A few years ago I was working on a prototype for some 3D drawing code. I was using the painters algorithm – draw the objects from far to near so that the close objects will occlude the distant objects. I had my objects in a vector, I sorted them according to their distance from the camera, then drew the objects. Then I noticed something odd. When I first started the program I had two objects that would flicker. They would swap which one was in front – sometimes object A would be drawn in front of object B, sometimes B was drawn in front of A.
My start up coordinates for the camera and the objects meant that A and B were exactly the same distance from the camera, so when I did the sort, A and B would compare equal. Since I wasn’t using std::stable_sort I wasn’t expecting any particular ordering for A and B, but I was expecting the ordering to be consistent between calls to std::sort. After some debugging I discovered that giving the exact same input to std::sort would not always give the same output – objects with identical distances might be sorted differently on each call.

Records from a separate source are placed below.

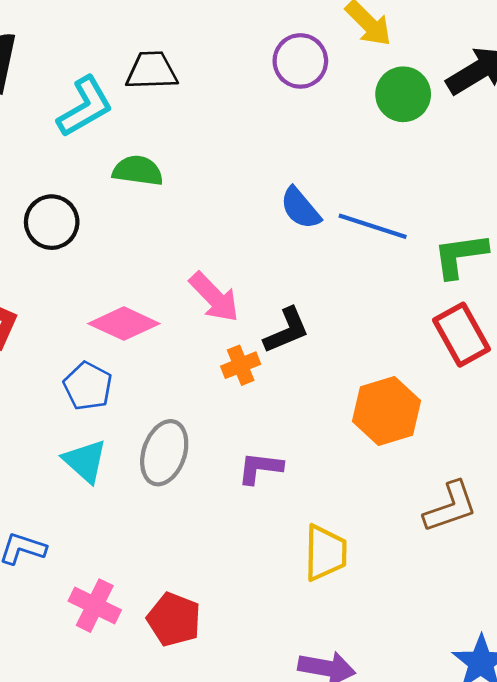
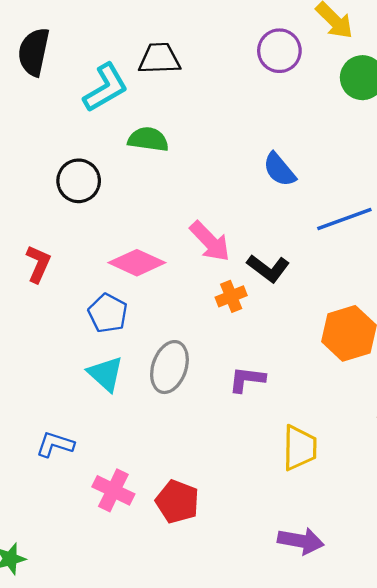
blue line: (373, 226) -> (344, 219), moved, turned -38
black L-shape: (286, 330) -> (268, 268), turned 60

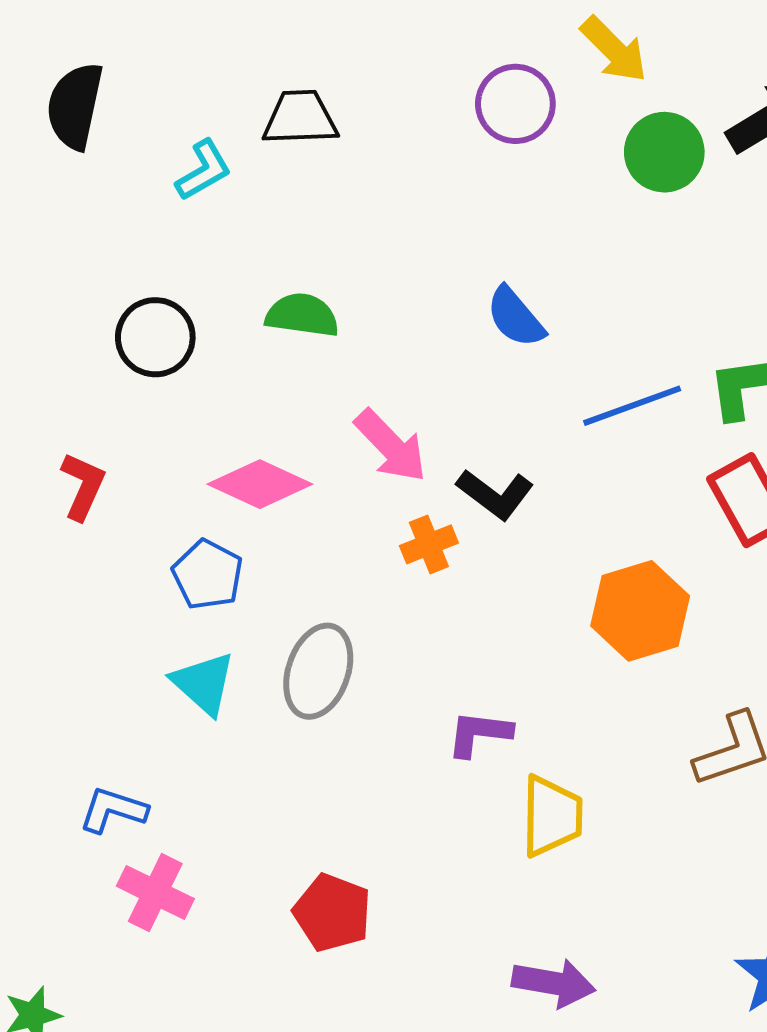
cyan L-shape: (106, 88) -> (204, 170), size x0.7
green semicircle: (148, 139) -> (302, 315), moved
purple L-shape: (247, 379) -> (479, 734), moved
pink cross: (113, 490) -> (155, 892), moved

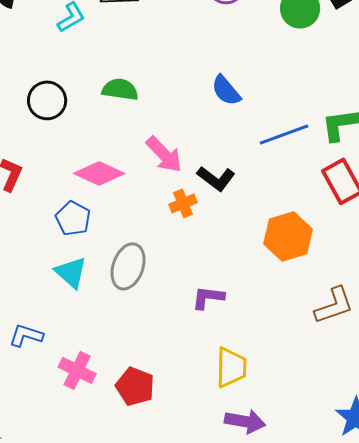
yellow trapezoid: (552, 816) -> (231, 367), moved
pink cross: (155, 892) -> (77, 370), moved

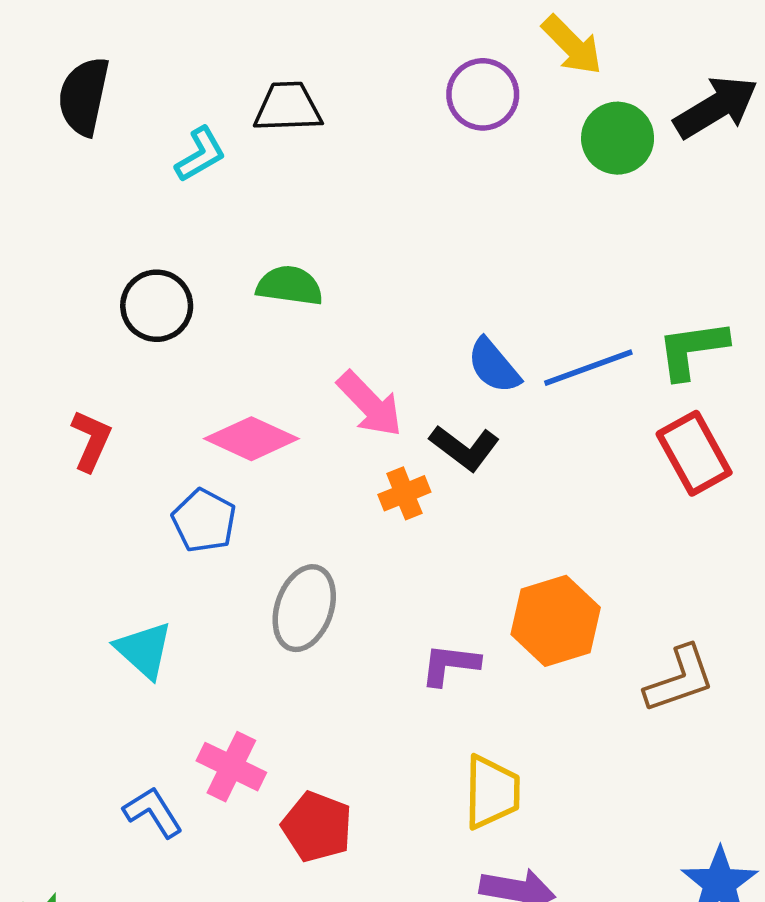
blue semicircle: (226, 90) -> (494, 366), moved
orange hexagon: (288, 236) -> (556, 621), moved
cyan triangle: (71, 272) -> (144, 650), moved
blue L-shape: (26, 335) -> (153, 812), moved, turned 40
pink cross: (77, 370) -> (231, 767), moved

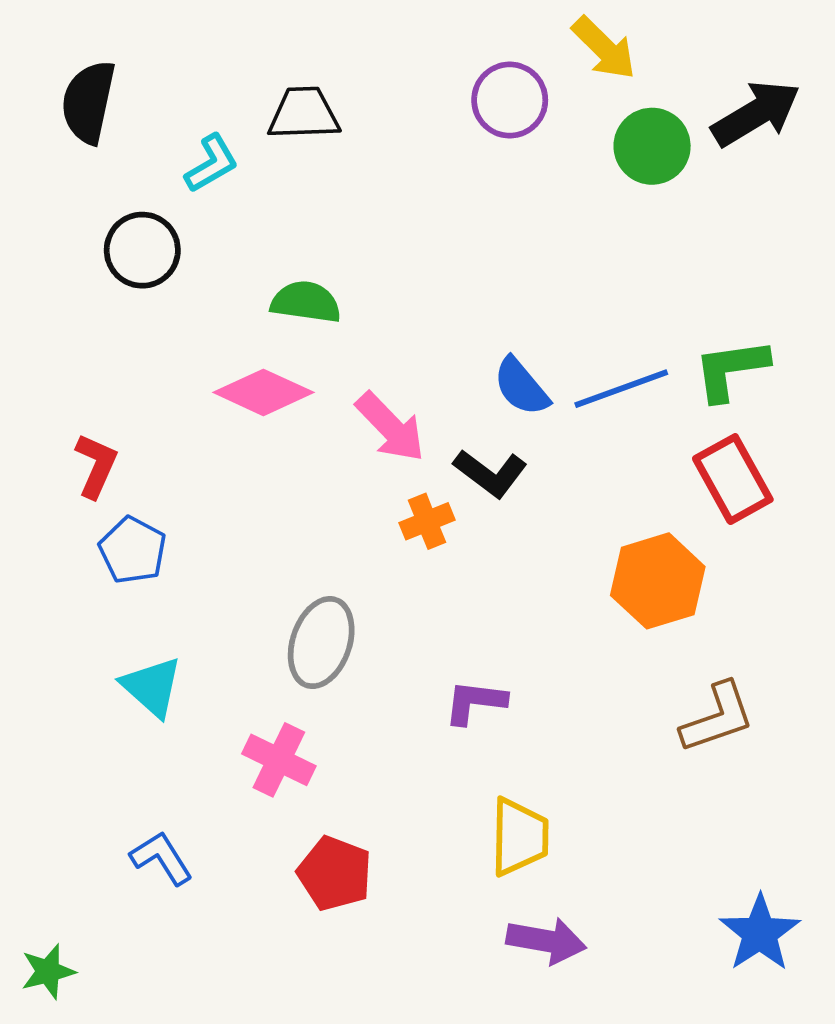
black circle: (157, 306) -> (142, 250), moved
pink diamond: (251, 439) -> (263, 392), moved
blue pentagon: (204, 521) -> (133, 550), moved
orange hexagon: (556, 621) -> (658, 581), moved
pink cross: (231, 767) -> (279, 760), moved

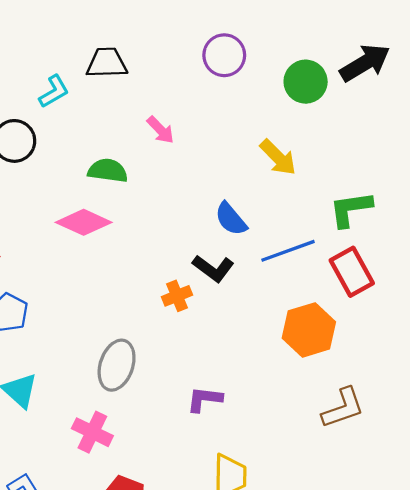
yellow arrow: (604, 48) -> (278, 157), moved
blue line: (621, 389) -> (288, 251), moved
pink arrow: (390, 427) -> (161, 130), moved, size x0.7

I ended up digging into the standard library implementation. I think I was using Metrowerks C++, but I wouldn’t bet on it. The implementation of std::sort used Quicksort – nothing unusual there. One of the problems with Quicksort though is that you have to make good choices of pivot element – the element that you use to to split the input into two partitions. For example, if you use the first element as the pivot and hand Quicksort an already sorted sequence the runtime ends up being O(n^2). Quicksort has great average case behaviour but bad worst case behaviour. There are various techniques for picking the pivot element including:
- first element
- last element
- middle element
- median of the first, last and middle elements
This particular implementation had found a different method of picking the pivot – it used rand. Effective since the chances of providing the sort with a worst case sequence were low, but it led to this odd behaviour – the same input to std::sort would not necessarily lead to the same output. I switched to std::stable_sort and all my problems went away.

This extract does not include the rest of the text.